What would ODF support for WordPress look like?

WordPress logo

I was having a conversation today with a friend and somehow we got onto the topic of support for ODF, the Open Document Format, in WordPress. Drupal has some import support for ODF word processing files and that effort appears to be quite active (in the sense that there was an update to the module yesterday).

Thinking of WordPress as a content management system, importing an ODF file means taking a word processing, presentation, or spreadsheet document and putting into a form that can be saved and displayed by WordPress, either in a blog post or a standalone page. For simple text, this would mean translating to HTML. Doing a bit more work, it could mean using HTML and CSS for formatting. Getting even fancier, it could incorporate extra JavaScript or PHP code to handle spreadsheets in a live manner.

Import is hard because you need to be able to do something with anything that’s in any document. If you can’t handle something, you had better tell the user what you decided to discard. A minimal import for word processing files, as I mentioned above, might respect all words in the text, paragraph structure, bold, italic, colors, headings, and a few other simple things. In this case I would think of the import as “take this file and do something sensible, if not perfect, with it.”

Export is easier to imagine. Given the range of things that can be done in WordPress posts and pages, I would think that only a relatively small subset of ODF would be needed beyond the packaging and some straightforward text markup. Here I would take as my model “what would this WordPress page look like if I printed it, and what ODF file would I have to create to generate equivalent output?”

Given this, I would tackle the export to ODF feature first, but there is a core question that needs to be answered. Why? That is, given a web page generated by WordPress, why do you need to generate ODF form? I must admit I’m somewhat strapped to come up with good reasons, though I could probably make up a couple.

It is more interesting to consider how to take documents created in ODF by something like Lotus Symphony and then import them into WordPress for publishing.

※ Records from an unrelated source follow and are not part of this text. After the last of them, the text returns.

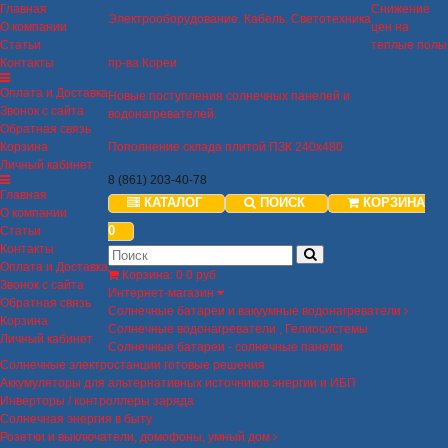
Главная
Снижение
Электрооборудование. Кабель. Светотехника
О компании
цен на
Статьи
теплые полы
Контакты
пр-ва Кореи
Оплата и Доставка
Новые поступления солнечных панелей и
Звонок с сайта
водонагревателей.
Обратная связь
Корзина
Пополнение склада плитой ПЗК 240х480
Личный кабинет
8 (861) 203-40-78
Главная
КАТАЛОГ
ПОИСК
КОРЗИНА
О компании
0
Статьи
Контакты
Оплата и Доставка
Корзина
:
0
0 руб
Звонок с сайта
Интернет-магазин
Обратная связь
Солнечные батареи и вакуумные водонагреватели
Корзина
Солнечные водонагреватели , Гелиосистемы
Личный кабинет
Солнечные батареи - солнечные панели
Солнечные электростанции готовые решения
Аккумуляторы для альтернативных источников энергии и ИБП
Инверторы / контроллеры заряда
Солнечная энергия в быту
Розетки и выключатели, домофоны, умный дом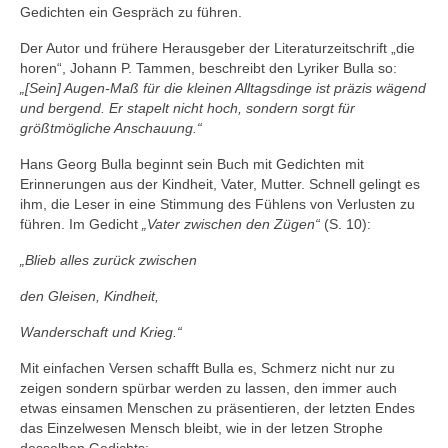
Gedichten ein Gespräch zu führen.
Der Autor und frühere Herausgeber der Literaturzeitschrift „die
horen“, Johann P. Tammen, beschreibt den Lyriker Bulla so:
„[Sein] Augen-Maß für die kleinen Alltagsdinge ist präzis wägend
und bergend. Er stapelt nicht hoch, sondern sorgt für
größtmögliche Anschauung.“
Hans Georg Bulla beginnt sein Buch mit Gedichten mit
Erinnerungen aus der Kindheit, Vater, Mutter. Schnell gelingt es
ihm, die Leser in eine Stimmung des Fühlens von Verlusten zu
führen. Im Gedicht
„Vater zwischen den Zügen“
(S. 10):
„Blieb alles zurück zwischen
den Gleisen, Kindheit,
Wanderschaft und Krieg.“
Mit einfachen Versen schafft Bulla es, Schmerz nicht nur zu
zeigen sondern spürbar werden zu lassen, den immer auch
etwas einsamen Menschen zu präsentieren, der letzten Endes
das Einzelwesen Mensch bleibt, wie in der letzen Strophe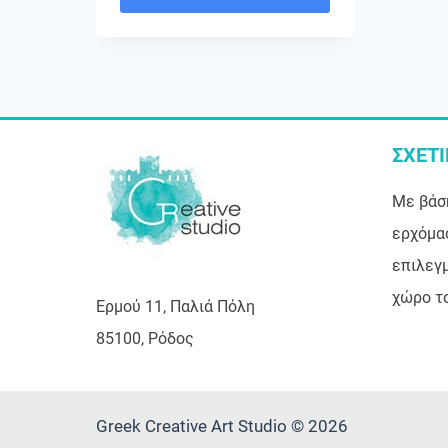
ΣΧΕΤ
Με βάσ
ερχόμα
επιλεγμ
χώρο τ
Ερμού 11, Παλιά Πόλη
85100, Ρόδος
Greek Creative Art Studio © 2026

That’s the key word: publishing. So though the problem is harder, having various ways of importing documents into WordPress from ODF would likely be much more useful.

Assuming this as the preferred direction of work and looking at how WordPress can be extended, it’s worthwhile to ask what you might do with plugins or themes to make the import even better. While I like the idea of the result being theme independent, having one or two plugins that added some cool support for imported spreadsheets or presentations could potentially be quite nice.


Print pagePDF pageEmail page

8 Comments

  1. A few things I’d love to see:

    1) A plugin that adds a link to each table in a post (or to specified tables) that will download the table into an ODF spreadsheet document. Sometimes you see interesting data in a table and want to analyze it in a spreadsheet. Cut and paste sometimes works, but not always.

    2) Conversely, ability to upload a spreadsheet, specify a range and convert that into a WP table.

    3)Admin plugin to generate spreadsheet of summary data for all posts, title, date, category, number of comments, length, etc.

    To the point about the difficulty of converting an arbitrary ODF document to HTML, this is something we’ve discussed in OASIS. One possible solution is to define a subset of ODF — the subset that maps perfectly to HTML/CSS2 — as an “ODF Web Profile”. If a desktop editor can save a document according to the ODF web profile, it would convert perfectly to HTML. The web profile would also be a reasonable output target for web-based editors.

  2. One thing I always liked about Joomla (one of the few things!) was that every article had a ‘download as PDF’ button in the corner. I’m hoping that the Drupal-ODF project implements something similar (‘download as ODF’), which, as you said, only needs to cover a gradually-expanding subset of the standard. That would be something that I would like to see in WordPress, too.

    An early publishing (ODF –> WP) plugin wouldn’t have to do a perfect job. It would need to implement a few basics in a standards-compliant way.
    1) HTML/XHTML compliance, so wrap paragraphs in <p> tags and line break <br> between them.
    2) Wrap the entire thing in a <div> and use CSS styles.
    3) Find any headings and use the appropriate tags.
    4) Find a way to enable the submitter to mark blockquotes, so they can be tagged.
    5) Find a way to use accessibility-support within embedded images and links.
    6) Possibly specify generic fonts in place of whatever the original document used.

    The big thing that I see is that it would need to ship with good-enough functionality from the start, after which there might not be enough urgency to motivate continued improvement. It couldn’t be like early OCR software, where it was faster to re-type most documents than it was to scan –> OCR –> manually correct.

  3. One thing it might look like is a “blog this” button in ODF applications, with the document being submitted to WordPress or any other CMS via AtomPub.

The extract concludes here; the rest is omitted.